= Beginning of Section =
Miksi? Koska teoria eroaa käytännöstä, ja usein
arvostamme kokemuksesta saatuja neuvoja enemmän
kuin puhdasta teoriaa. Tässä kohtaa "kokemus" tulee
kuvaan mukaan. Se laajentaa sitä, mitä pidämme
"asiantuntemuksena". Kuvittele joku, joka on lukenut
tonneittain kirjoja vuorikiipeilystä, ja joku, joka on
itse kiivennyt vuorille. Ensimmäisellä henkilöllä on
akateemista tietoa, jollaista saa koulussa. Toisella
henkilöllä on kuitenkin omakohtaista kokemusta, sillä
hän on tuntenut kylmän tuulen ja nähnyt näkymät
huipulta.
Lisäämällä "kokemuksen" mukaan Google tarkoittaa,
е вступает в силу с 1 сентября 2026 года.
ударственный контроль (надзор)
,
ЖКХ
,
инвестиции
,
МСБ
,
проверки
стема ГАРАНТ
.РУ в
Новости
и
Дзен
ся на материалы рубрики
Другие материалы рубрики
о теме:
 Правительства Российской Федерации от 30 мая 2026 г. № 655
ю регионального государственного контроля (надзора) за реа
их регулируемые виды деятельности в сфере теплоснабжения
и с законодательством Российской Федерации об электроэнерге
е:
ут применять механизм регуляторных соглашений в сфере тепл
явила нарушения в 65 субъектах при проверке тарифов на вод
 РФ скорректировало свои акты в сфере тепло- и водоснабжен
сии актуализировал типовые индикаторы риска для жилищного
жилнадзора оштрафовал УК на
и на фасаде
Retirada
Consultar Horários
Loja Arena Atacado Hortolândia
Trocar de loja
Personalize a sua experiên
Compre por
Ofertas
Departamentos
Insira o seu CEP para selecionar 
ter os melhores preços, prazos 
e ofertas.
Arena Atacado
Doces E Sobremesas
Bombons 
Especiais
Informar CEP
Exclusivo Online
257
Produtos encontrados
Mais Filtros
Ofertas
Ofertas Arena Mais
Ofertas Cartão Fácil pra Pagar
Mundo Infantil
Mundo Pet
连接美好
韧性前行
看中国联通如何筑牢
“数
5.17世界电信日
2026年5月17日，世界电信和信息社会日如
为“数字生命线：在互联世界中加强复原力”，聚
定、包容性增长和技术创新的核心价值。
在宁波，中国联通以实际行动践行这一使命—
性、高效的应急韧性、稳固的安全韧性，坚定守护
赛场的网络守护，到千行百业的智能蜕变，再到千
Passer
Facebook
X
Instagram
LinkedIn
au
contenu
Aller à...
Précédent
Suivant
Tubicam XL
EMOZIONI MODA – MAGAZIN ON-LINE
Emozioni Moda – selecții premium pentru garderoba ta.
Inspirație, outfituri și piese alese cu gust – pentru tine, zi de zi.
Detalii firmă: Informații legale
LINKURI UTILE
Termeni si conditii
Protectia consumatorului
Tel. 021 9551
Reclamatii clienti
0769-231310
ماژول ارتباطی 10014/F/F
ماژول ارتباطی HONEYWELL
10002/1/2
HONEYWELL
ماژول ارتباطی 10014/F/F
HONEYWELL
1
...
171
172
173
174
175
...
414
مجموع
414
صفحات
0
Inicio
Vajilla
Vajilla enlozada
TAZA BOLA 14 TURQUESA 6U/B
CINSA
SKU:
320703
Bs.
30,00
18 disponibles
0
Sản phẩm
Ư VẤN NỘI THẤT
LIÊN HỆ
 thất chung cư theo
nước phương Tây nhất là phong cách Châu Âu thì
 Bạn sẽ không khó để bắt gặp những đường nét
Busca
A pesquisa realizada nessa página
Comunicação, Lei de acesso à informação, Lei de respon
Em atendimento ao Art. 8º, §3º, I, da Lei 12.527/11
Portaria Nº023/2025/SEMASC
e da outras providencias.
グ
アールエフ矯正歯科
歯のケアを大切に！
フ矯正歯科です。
= End of Section =
▶ Assignment:
Set out the records again, exactly as they appear above.

▶ Task answer:
Miksi? Koska teoria eroaa käytännöstä, ja usein
arvostamme kokemuksesta saatuja neuvoja enemmän
kuin puhdasta teoriaa. Tässä kohtaa "kokemus" tulee
kuvaan mukaan. Se laajentaa sitä, mitä pidämme
"asiantuntemuksena". Kuvittele joku, joka on lukenut
tonneittain kirjoja vuorikiipeilystä, ja joku, joka on
itse kiivennyt vuorille. Ensimmäisellä henkilöllä on
akateemista tietoa, jollaista saa koulussa. Toisella
henkilöllä on kuitenkin omakohtaista kokemusta, sillä
hän on tuntenut kylmän tuulen ja nähnyt näkymät
huipulta.
Lisäämällä "kokemuksen" mukaan Google tarkoittaa,
е вступает в силу с 1 сентября 2026 года.
ударственный контроль (надзор)
,
ЖКХ
,
инвестиции
,
МСБ
,
проверки
стема ГАРАНТ
.РУ в
Новости
и
Дзен
ся на материалы рубрики
Другие материалы рубрики
о теме:
 Правительства Российской Федерации от 30 мая 2026 г. № 655
ю регионального государственного контроля (надзора) за реа
их регулируемые виды деятельности в сфере теплоснабжения
и с законодательством Российской Федерации об электроэнерге
е:
ут применять механизм регуляторных соглашений в сфере тепл
явила нарушения в 65 субъектах при проверке тарифов на вод
 РФ скорректировало свои акты в сфере тепло- и водоснабжен
сии актуализировал типовые индикаторы риска для жилищного
жилнадзора оштрафовал УК на
и на фасаде
Retirada
Consultar Horários
Loja Arena Atacado Hortolândia
Trocar de loja
Personalize a sua experiên
Compre por
Ofertas
Departamentos
Insira o seu CEP para selecionar 
ter os melhores preços, prazos 
e ofertas.
Arena Atacado
Doces E Sobremesas
Bombons 
Especiais
Informar CEP
Exclusivo Online
257
Produtos encontrados
Mais Filtros
Ofertas
Ofertas Arena Mais
Ofertas Cartão Fácil pra Pagar
Mundo Infantil
Mundo Pet
连接美好
韧性前行
看中国联通如何筑牢
“数
5.17世界电信日
2026年5月17日，世界电信和信息社会日如
为“数字生命线：在互联世界中加强复原力”，聚
定、包容性增长和技术创新的核心价值。
在宁波，中国联通以实际行动践行这一使命—
性、高效的应急韧性、稳固的安全韧性，坚定守护
赛场的网络守护，到千行百业的智能蜕变，再到千
Passer
Facebook
X
Instagram
LinkedIn
au
contenu
Aller à...
Précédent
Suivant
Tubicam XL
EMOZIONI MODA – MAGAZIN ON-LINE
Emozioni Moda – selecții premium pentru garderoba ta.
Inspirație, outfituri și piese alese cu gust – pentru tine, zi de zi.
Detalii firmă: Informații legale
LINKURI UTILE
Termeni si conditii
Protectia consumatorului
Tel. 021 9551
Reclamatii clienti
0769-231310
ماژول ارتباطی 10014/F/F
ماژول ارتباطی HONEYWELL
10002/1/2
HONEYWELL
ماژول ارتباطی 10014/F/F
HONEYWELL
1
...
171
172
173
174
175
...
414
مجموع
414
صفحات
0
Inicio
Vajilla
Vajilla enlozada
TAZA BOLA 14 TURQUESA 6U/B
CINSA
SKU:
320703
Bs.
30,00
18 disponibles
0
Sản phẩm
Ư VẤN NỘI THẤT
LIÊN HỆ
 thất chung cư theo
nước phương Tây nhất là phong cách Châu Âu thì
 Bạn sẽ không khó để bắt gặp những đường nét
Busca
A pesquisa realizada nessa página
Comunicação, Lei de acesso à informação, Lei de respon
Em atendimento ao Art. 8º, §3º, I, da Lei 12.527/11
Portaria Nº023/2025/SEMASC
e da outras providencias.
グ
アールエフ矯正歯科
歯のケアを大切に！
フ矯正歯科です。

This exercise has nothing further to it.